Wrabetz‘ gescheiterte Reform

Nach dem Kanzlerwechsel 2016 gab Dittlbacher in der „Zeit im Bild“ eine Wahlempfehlung für den grünen Präsidentschaftskandidaten ab: „Die Unsicherheit im Land steigt natürlich durch den Rücktritt eines Kanzlers. Das könnte schon dem berechenbareren Kandidaten – und das wäre Van der Bellen – durchaus nützen, weil im Endeffekt dann doch viele lieber die Sicherheit als die Eskalation haben.“ Zugelassen hat das alles ORFChef Alexander Wrabetz. Im Juli 2016 – einen Monat vor seiner Wiederwahl – legte der ORF-General den Stiftungsräten sein Wahlversprechen vor: In seinem Konzept „#ORF2021“ kündigte er neben vielen anderen Maßnahmen eine „Stärkung der Vielfalt und Unabhängigkeit“ der ORF-Information an. Wrabetz erhielt seine dritte Amtszeit, aber die Reformen kamen nicht. Die sollen bisher „ZiB2“-Moderator Armin Wolf in Kooperation mit seinem Chefredakteur Dittlbacher und Redakteurssprecher Dieter Bornemann verhindert haben, berichtete „Die Presse“ nach einer turbulenten Sitzung des Stiftungsrates im vergangenen Mai. Und daran soll sich nicht allzu viel ändern, da auf Anordnung von SPÖ-Kanzleramtsminister Thomas Drozda der ehemalige SPÖ-Kommunikationschef Heinz Lederer in den Stiftungsrat einzog, und das gleich als Leiter des SPÖ-„Freundeskreises“.

Selektives „Sparprogramm“

Diese Politik forderte „Opfer“. Wrabetz hat seine Direktoren immer wieder nach politischen Wünschen umbesetzt. Manche gingen freiwillig, andere wie Oberhauser nur per Abwahl. Allein 2010 und 2011 hat der ORF laut Rechnungshof insgesamt 62,3 Millionen Euro an Abfertigungen für 413 ORF-Mitarbeiter bezahlt – ergibt pro Kopf eine Summe von 150.000 Euro.

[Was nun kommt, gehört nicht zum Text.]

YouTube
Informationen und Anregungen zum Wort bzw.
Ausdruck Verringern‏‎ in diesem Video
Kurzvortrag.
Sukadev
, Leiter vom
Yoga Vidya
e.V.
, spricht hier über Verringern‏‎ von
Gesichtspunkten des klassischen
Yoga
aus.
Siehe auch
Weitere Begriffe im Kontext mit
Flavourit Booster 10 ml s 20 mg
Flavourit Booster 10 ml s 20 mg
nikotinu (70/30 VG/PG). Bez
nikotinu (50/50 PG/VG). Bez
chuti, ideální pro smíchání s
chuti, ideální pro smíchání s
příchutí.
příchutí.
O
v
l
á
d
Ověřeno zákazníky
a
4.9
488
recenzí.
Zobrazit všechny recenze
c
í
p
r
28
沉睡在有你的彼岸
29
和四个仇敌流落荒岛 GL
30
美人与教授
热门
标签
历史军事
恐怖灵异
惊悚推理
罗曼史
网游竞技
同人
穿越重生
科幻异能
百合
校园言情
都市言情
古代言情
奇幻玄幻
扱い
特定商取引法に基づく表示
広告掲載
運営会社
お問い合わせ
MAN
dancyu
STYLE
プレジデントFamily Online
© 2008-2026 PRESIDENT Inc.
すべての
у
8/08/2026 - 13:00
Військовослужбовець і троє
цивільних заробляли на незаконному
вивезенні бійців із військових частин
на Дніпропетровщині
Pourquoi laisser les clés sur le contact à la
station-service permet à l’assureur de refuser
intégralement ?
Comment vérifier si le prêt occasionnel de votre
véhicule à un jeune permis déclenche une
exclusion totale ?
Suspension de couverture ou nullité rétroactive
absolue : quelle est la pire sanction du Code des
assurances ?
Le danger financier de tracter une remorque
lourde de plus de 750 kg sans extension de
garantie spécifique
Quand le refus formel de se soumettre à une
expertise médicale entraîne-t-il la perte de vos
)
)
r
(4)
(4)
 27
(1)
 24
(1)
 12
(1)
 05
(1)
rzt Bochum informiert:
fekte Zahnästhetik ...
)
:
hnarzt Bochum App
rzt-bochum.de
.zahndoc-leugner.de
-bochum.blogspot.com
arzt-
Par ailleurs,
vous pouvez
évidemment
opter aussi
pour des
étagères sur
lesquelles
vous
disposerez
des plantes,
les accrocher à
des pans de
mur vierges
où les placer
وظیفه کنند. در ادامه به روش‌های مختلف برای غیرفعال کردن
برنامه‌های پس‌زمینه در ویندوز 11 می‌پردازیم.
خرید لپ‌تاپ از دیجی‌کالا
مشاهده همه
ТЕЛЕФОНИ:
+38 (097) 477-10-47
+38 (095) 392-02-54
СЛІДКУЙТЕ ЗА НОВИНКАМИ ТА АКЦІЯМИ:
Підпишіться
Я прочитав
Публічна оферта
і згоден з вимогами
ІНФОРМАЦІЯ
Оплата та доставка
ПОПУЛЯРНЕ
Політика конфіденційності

Bis 2015 sollen über Wrabetz‘ „Sparprogramm“ noch einmal kolportierte 45 Millionen Euro an Abfertigungen dazugekommen sein, um weitere Mitarbeiter loszuwerden. Dies auch vor dem Hintergrund, dass, wie 2014 beschlossen, alle ORF-Einheiten im Zentrum am Kü- niglberg in Wien-Hietzing – nach dessen Sanierung – zusammengeführt werden sollen, um Kosten zu sparen. Der Kostenvoranschlag dieser Wrabetz‘schen „#ORF2021“- Idee: 303 Millionen Euro – falls ihm nicht eine ORF-Reform der neuen Regierung zuvorkommt.